The City Safety braking that saved me from embarrassment can also activate the steering to avoid a collision, for instance. In other words, if braking on its own won’t help, the Volvo will swerve as well.

The new Volvo XC60

Steering support is also offered for the Oncoming Lane Mitigation system (which seeks to prevent head-on collisions) and the Blind Spot Information System (which addresses lane change-related accidents).

Then there’s the optional Pilot Assist, which allows a measure of autonomous driving at speeds of up to 130km/h. The system will steer, brake and accelerate autonomously, but requires well-marked roads, and regular driver confirmation.

All this should come as no surprise, however: Volvo has positioned itself as a leader in vehicle safety for decades now, and the XC60 expresses that hard-earned expertise more convincingly than ever.

But until you’ve experienced its benefits first hand, safety isn’t the sexiest of selling points. Instead, the XC60 needs to shine in other areas too.

The new Volvo XC60

The first-generation XC60 was already Volvo’s top seller in SA, but it was lagging behind more recent arrivals such as the regal XC90 and the chunky, contemporary XC40 as far as styling and interior execution were concerned.

That’s been addressed in the new XC60, however. In design terms, it fits in neatly between the bigger XC90 and the compact XC40, while retaining some of the key aesthetics: upright grille, short overhangs, geometrically sculpted flanks and a tall, planted stance.

The shape is unmistakably Volvo, underpinned by trademark features such as the T-shaped daytime running lights, and the elongated taillight clusters that frame the rear screen and extend across the tailgate. Scuff plates and roof rails are de rigeur SUV extras.

The new Volvo XC60

The overall styling is clean and dynamic: there’s definitely a stronger emphasis on sport than on utility here. That’s particularly true of the R-Design version: big wheels, larger air intakes, full colour coding and large-diameter exhausts ensure an extra measure of extrovert appeal.

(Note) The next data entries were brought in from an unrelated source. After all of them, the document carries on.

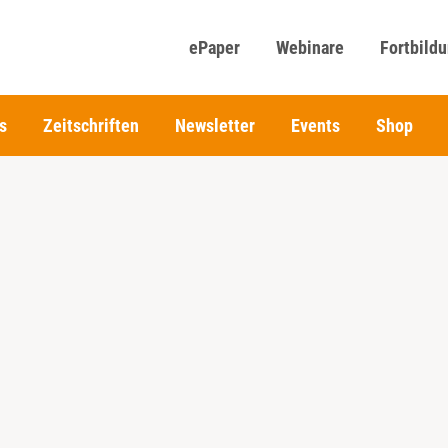
ePaper
Webinare
Fortbild
s
Zeitschriften
Newsletter
Events
Shop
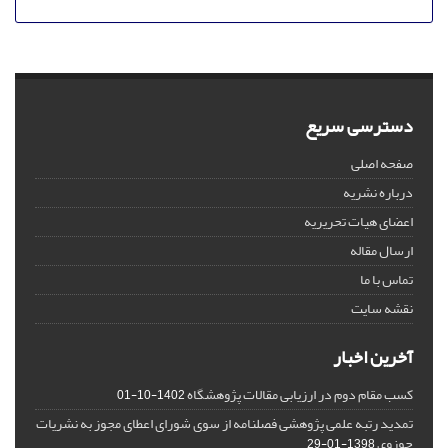
دسترسی سریع
صفحه اصلی
درباره نشریه
اعضای هیات تحریریه
ارسال مقاله
تماس با ما
نقشه سایت
آخرین اخبار
کسب مقام دوم در ارزیابی مقالات پژوهشگاه
1402-10-01
تمدید رتبه علمی پژوهشی فصلنامه از سوی شورای اعطای مجوز به نشریات
حوزوی
1398-01-29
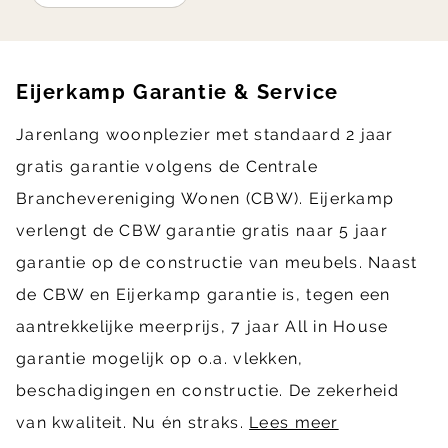
Eijerkamp Garantie & Service
Jarenlang woonplezier met standaard 2 jaar
gratis garantie volgens de Centrale
Branchevereniging Wonen (CBW). Eijerkamp
verlengt de CBW garantie gratis naar 5 jaar
garantie op de constructie van meubels. Naast
de CBW en Eijerkamp garantie is, tegen een
aantrekkelijke meerprijs, 7 jaar All in House
garantie mogelijk op o.a. vlekken,
beschadigingen en constructie. De zekerheid
van kwaliteit. Nu én straks.
Lees meer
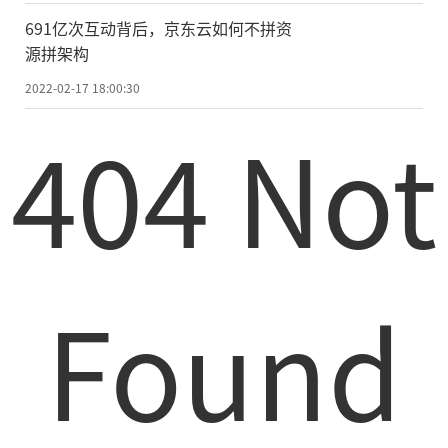
691亿次互动背后，京东云如何不拼资
源拼架构
2022-02-17 18:00:30
404 Not
Found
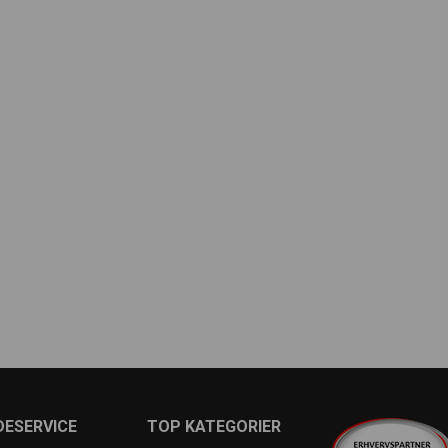
ESERVICE
TOP KATEGORIER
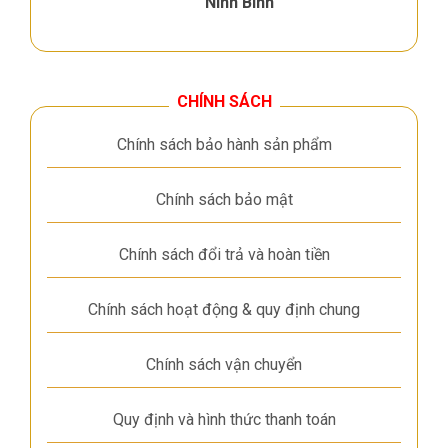
Ninh Bình
CHÍNH SÁCH
Chính sách bảo hành sản phẩm
Chính sách bảo mật
Chính sách đổi trả và hoàn tiền
Chính sách hoạt động & quy định chung
Chính sách vận chuyển
Quy định và hình thức thanh toán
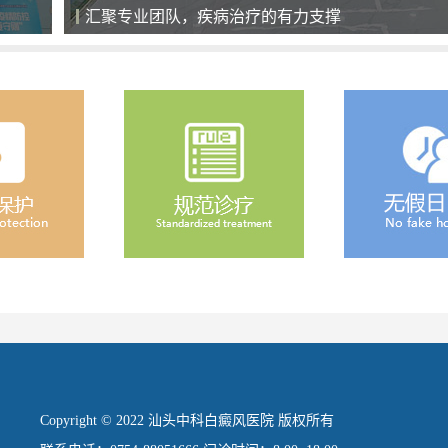
全天候导医服务，细心、耐心、责任心
Copyright © 2022 汕头中科白癜风医院 版权所有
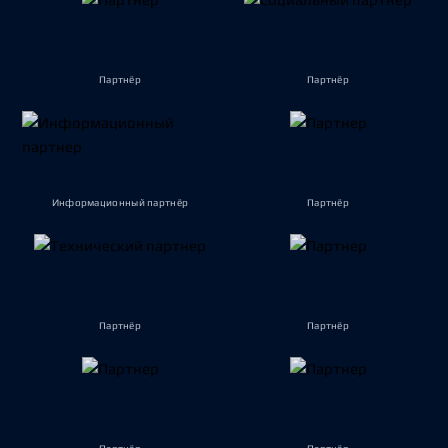
Партнёр
Партнёр
Информационный партнёр
Партнёр
Партнёр
Партнёр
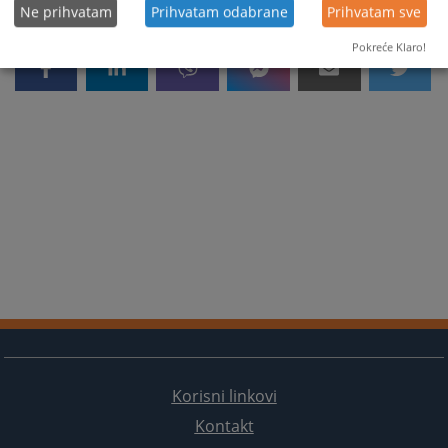
Ne prihvatam
Prihvatam odabrane
Prihvatam sve
Pokreće Klaro!
Korisni linkovi
Kontakt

The bias swings in favour luxury once you step inside the Volvo. As in the XC90 and XC40, the dashboard is dominated by a tablet-like, portrait-oriented touchscreen display that replaces much of the infotainment system’s traditional switchgear.

The screen provides access to the climate control, audio, satnav and hands-free telephony systems, as well as to a host of vehicle-related settings and parameters. Navigating the screen is similar to swiping a smartphone or tablet: easy and intuitive.

But in motoring terms, ergonomic form doesn’t always translate into function: relying purely on the touchscreen isn’t particularly intuitive if you happen to be driving.

That’s fine if you have a passenger that can set and adjust the parameters on the move, but if you’re on your own it’s a fiddly affair. And that glossy screen soon becomes a mess of smudges. A tactile controller to work in tandem with the touchscreen would make more sense.

Aesthetically however, the instrument panel is sleek and uncluttered in a typically Scandinavian, minimalist kind of way that sets the tone for the cabin as a whole.

The new Volvo XC60

Accommodation is roomy and packaging precise, while the smart materials, including real metallic surfaces and genuine leather, add to a sense of tangible quality.

Unsurprisingly, there’s lots of tech, too – and not just the arsenal of safety systems already alluded to. The instruments are digital and configurable, the seats and mirrors are electric, and outboard cameras make parking a cinch.

Even the tailgate is motorised, and offers wide-opening access to a 505 litre luggage compartment, which should suffice for most holiday trips or weekends away.

There is a long list of added-cost options to choose from, many of which are desirable, but be careful what you wish for: they can be pricey. Playing around with the Configurator on the Volvo website will show how quickly the bottom-line price can rise when adding just a few niceties.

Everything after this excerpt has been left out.